Nothing changed on this trip. This time, FB and I were both smitten with the small city that is about an hour from the very rural town in which he grew up. There is a major University there (his undergrad alma mater) and we spent too much time on the trip fantasizing about him getting a job there, living in a cute southern house, having various decent restaurants to choose from, beautiful national parks and beaches in day-trip distance, a small but active progressive community (we saw multiple queer-appearing people during one dinner out!!! omg how times have changed that that is a notable event), and his niece and nephew close by to snuggle with and read to whenever we want.
I also spent a lot of time trying to explain why I dislike our current location so much. Every time I try it sounds like a list of minor complaints – grocery shopping is a nightmare so we drive an hour to get the organic produce we grew to depend on in our last state, the one gym in town that does the kind of workout we like turned out to be run by an evangelical homophobe who played right-wing talk radio during our 7a.m. workout, most outdoor activities in this state seem to revolve around killing things or consuming a huge amount of gas in giant toys/speedboats/atvs, etc. There are also more serious concerns – I don’t want to get into details but I do want to acknowledge that there are levels of privilege that affect one’s ability to call a place home, to feel safe (physically and emotionally), and to feel like it is a place where one can thrive.

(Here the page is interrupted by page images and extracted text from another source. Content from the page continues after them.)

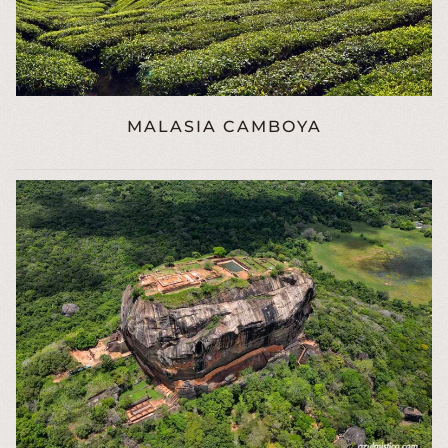
MALASIA CAMBOYA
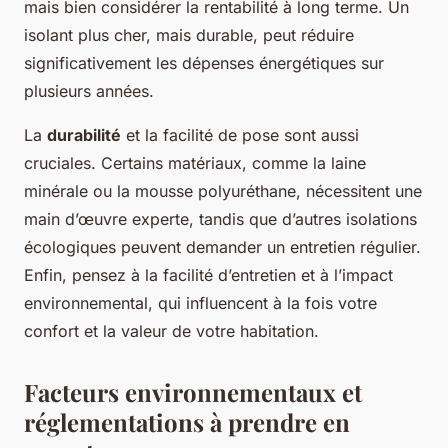
mais bien considérer la rentabilité à long terme. Un
isolant plus cher, mais durable, peut réduire
significativement les dépenses énergétiques sur
plusieurs années.
La
durabilité
et la facilité de pose sont aussi
cruciales. Certains matériaux, comme la laine
minérale ou la mousse polyuréthane, nécessitent une
main d’œuvre experte, tandis que d’autres isolations
écologiques peuvent demander un entretien régulier.
Enfin, pensez à la facilité d’entretien et à l’impact
environnemental, qui influencent à la fois votre
confort et la valeur de votre habitation.
Facteurs environnementaux et
réglementations à prendre en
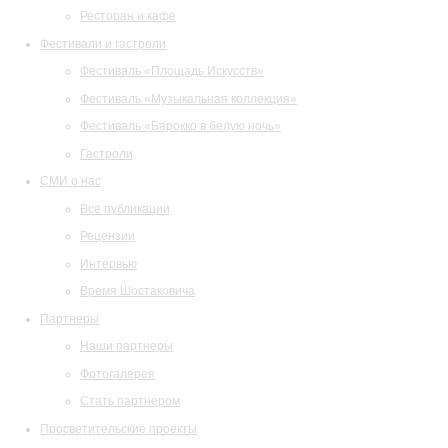
Ресторан и кафе
Фестивали и гастроли
Фестиваль «Площадь Искусств»
Фестиваль «Музыкальная коллекция»
Фестиваль «Барокко в белую ночь»
Гастроли
СМИ о нас
Все публикации
Рецензии
Интервью
Время Шостаковича
Партнеры
Наши партнеры
Фотогалерея
Стать партнером
Просветительские проекты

And yet, I feel the need to defend this place, too. Because I don’t think it’s impossible for progressive, queer, or gender non-conforming people to live here. In fact, we’ve found a pretty active Reproductive Justice movement that is very aware of that movement’s intersections with communities that are marginalized based on gender and sexuality. And the student body, while still largely conservative, is much more open minded and has more of a progressive leaning than I would have imagined. When I talk about this place to those who don’t know it, I feel pressure to dispel the stereotypes about red states and to remind people that there is variety everywhere and that this place is not a lost cause or filled with ignorant assholes or a waste of national resources. There are some good things and I’ve met people who grew up here and have dealt with more than I could have imagined and are still dedicated to staying and fighting and also maintaining ties with their families and communities. And that is pretty fucking awesome.
I would love to love it here. I really want that. But I just don’t think it’s going to happen. Maybe it takes growing up here to be able to feel the kinds of connections that I’ve felt in so many other places I’ve lived. I will admit to having a hard time adjusting to new places, but I am much more aware of that difficulty than I was the last time I moved, and I feel like I approached this move with that in mind. I am also not encouraged by the fact that no one we know who has been here for more than a few years has grown to love it. Everyone seems resigned – they’ve tried to get out but academia failed to provide better opportunities and so they just stay. This does not bode well for future happiness. I think it would be better if I were happier with my job (subject of a future post: why the dustbiter does not like her job), but I feel overwhelmed by what it would mean to take steps in a different direction. I have this job next year if I want it. Right now I don’t know how to let go of security and predictability for the lack of those things. I felt kinda destroyed by that last year. Maybe one more year of teaching will drive me to the edge and I will take the plunge.